**What needs to be done**
The response should consist solely of the line containing "Return results in" and the lines after it through the end of the listing below, repeated exactly.

### Task input ###

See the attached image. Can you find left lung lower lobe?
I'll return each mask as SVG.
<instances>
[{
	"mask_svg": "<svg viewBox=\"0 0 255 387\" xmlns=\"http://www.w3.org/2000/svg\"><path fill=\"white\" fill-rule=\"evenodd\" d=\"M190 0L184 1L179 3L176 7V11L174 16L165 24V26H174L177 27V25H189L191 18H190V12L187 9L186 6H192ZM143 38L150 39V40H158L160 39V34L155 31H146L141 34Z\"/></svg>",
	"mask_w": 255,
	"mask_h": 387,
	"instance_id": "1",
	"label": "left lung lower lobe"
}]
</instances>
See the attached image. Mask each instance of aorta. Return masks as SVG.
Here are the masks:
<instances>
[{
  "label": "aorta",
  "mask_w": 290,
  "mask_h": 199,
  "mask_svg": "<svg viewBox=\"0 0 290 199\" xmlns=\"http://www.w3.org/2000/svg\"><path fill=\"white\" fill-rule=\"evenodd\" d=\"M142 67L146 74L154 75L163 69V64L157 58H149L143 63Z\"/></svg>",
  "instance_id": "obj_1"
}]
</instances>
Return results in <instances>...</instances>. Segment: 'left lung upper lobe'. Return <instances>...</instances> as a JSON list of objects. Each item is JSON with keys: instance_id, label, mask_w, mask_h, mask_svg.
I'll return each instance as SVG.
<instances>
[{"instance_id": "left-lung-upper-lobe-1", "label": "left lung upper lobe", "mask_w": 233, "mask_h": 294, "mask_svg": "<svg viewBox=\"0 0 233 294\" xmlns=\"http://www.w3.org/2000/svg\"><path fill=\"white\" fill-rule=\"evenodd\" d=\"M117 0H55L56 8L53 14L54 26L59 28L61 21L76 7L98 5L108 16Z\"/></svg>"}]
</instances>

###

**Task answer**
Return results in <instances>...</instances>. Segment: 'left lung upper lobe'. Return <instances>...</instances> as a JSON list of objects. Each item is JSON with keys: instance_id, label, mask_w, mask_h, mask_svg.
I'll return each instance as SVG.
<instances>
[{"instance_id": "left-lung-upper-lobe-1", "label": "left lung upper lobe", "mask_w": 233, "mask_h": 294, "mask_svg": "<svg viewBox=\"0 0 233 294\" xmlns=\"http://www.w3.org/2000/svg\"><path fill=\"white\" fill-rule=\"evenodd\" d=\"M117 0H55L56 8L53 14L54 26L59 28L61 21L76 7L98 5L108 16Z\"/></svg>"}]
</instances>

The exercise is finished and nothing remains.